GEA2 Interview Assignment: Connecting Local to Global

In a well-organized and well-written essay of three-to-four pages (5 pages max; full 3 pages minimum), you will address the question of diversity within your fieldwork site from Essay 1. This assignment will ask you to do a semi-structured interview with a participant about diversity at your field institution and relate your question to broader global issues.

  1. Address a diversity-based problem or issue based on prior participant observation at your field setting. What social problem or issue did you observe that might be an issue at your field site? You should use your prior observations, course readings, discussions, and current events to develop and support a strong thesis statement about the problem of diversity at your field institution. Examples of a diversity-based problem from the course may be race and racism, ethnicity, gender or sexuality, class, globalism, etc.
  2. Semi-structured interview. These allow you to get in-depth information from a particular person based upon existing data, such as your results from participant observation. You will develop a list of 3-6 questions to ask your participant about the problem you identified. You must take notes during your interview, transcribe them into a Word document, and turn them in along with your essay. Your transcript should not be part of the essay.
  3. Analysis. You should re-read your interview and identify themes that are related to your diversity-based issue. How do your participant’s responses relate to the problem that you identified?
  1. Connecting local to global. What is the relationship between the problem you identified in your work and larger global concerns? Use topics from class discussion, materials from the textbook and course readings to help you connect your local results to global trends and conditions.

You will turn in two deliverables in one document: Analysis Paper and Interview Transcript. Put the Interview Transcript AFTER your 3-5 page analysis paper. The Interview Transcript does not count towards the length of the report.

1. Analysis Essay. Your essay should cover the following points:

  1. A brief description of the diversity-based issue you are examining and why your field site is a good place to study it.
  2. A brief description of your interviewee and how they are a part of your field site. Why was it a good idea to interview them?
  3. An analysis of your interview. What were the major points that emerged from the interview?
  4. An analysis of how your interviewee’s answers related to the diversity-based issue you are studying. Did any other diversity-related issue emerge?
  5. A brief write-up of the relationship between the problem you identified in your work and larger global concerns? Use topics from class discussion, materials from the textbook and course readings to help you connect your local results to global trends and conditions.
  6. A reflection on what went well about the interview and the participant observation and what you might have done differently if you did it again.

2. Interview Transcript. Write up the questions for your semi-structured interview and your notes about your participants’ answers. Place this after your Analysis Essay with a page break.

As with the first assignment, GEA2 should be turned in as a Microsoft Word document in 12-pt. font with 1” margins. You do not need to put a header on the document. If you cite any references or use quotes from sources they should use Chicago Style, Author-Date version. Quotes from interviews are not cited in Chicago style, they are referenced with a pseudonym in place of the person’s name. It is appropriate, and common practice, to include a small sample of your interviewee’s own words in your essay as long as they are referenced with the pseudonym. You may not directly copy any part of GEA1 to turn in as part of GEA2.

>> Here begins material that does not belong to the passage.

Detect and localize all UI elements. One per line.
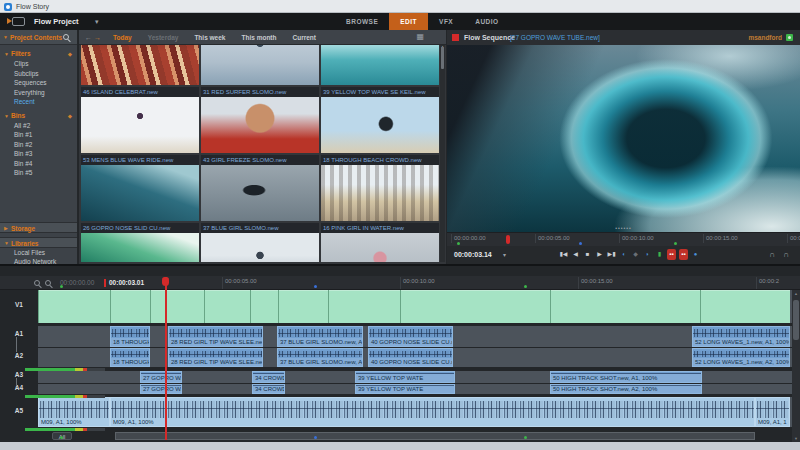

I attached my previous GEA assignments as well. ******

Notes from my professor on GEA1 Pitch Your Idea: “You mention you want to interview a professor, but what is the *site* that you will be doing participant observation in? It cannot be USF as a whole, it has to be a local place where you can sit and do participant observation. The library? The Marshall Center? A classroom? When you think about the question, think of the culture that can be observed at that specific local site”

Notes from my professor on GEA1 Participant Observation ASsignment: Addison, you have some good ideas in here. A couple main points of mine: I am concerned that you did not do much observation as directed in the rubric which made it difficult to identify patterns and values. You do talk about working hard and stress which points to work ethic which could get you somewhere interesting, and I’m sure will come up for any student you interview and is relevant, BUT this should have been based on concrete observations, which I don’t see from your report or notes. You say someone was almost in tears, but how do we know this was from stress about schoolwork? You should not try to identify how hard a person is working just by looking–this is better served by an interview. Let’s start with some more basic things, like the expectation that people will be quiet in a space. Does that mean everyone follows that rule? What happens if people don’t follow it (do they get dirty looks, do other people roll their eyes, etc)? What might you observe in groups of people who are studying together, how they interact? Also, please proofread! Let me know if you have questions.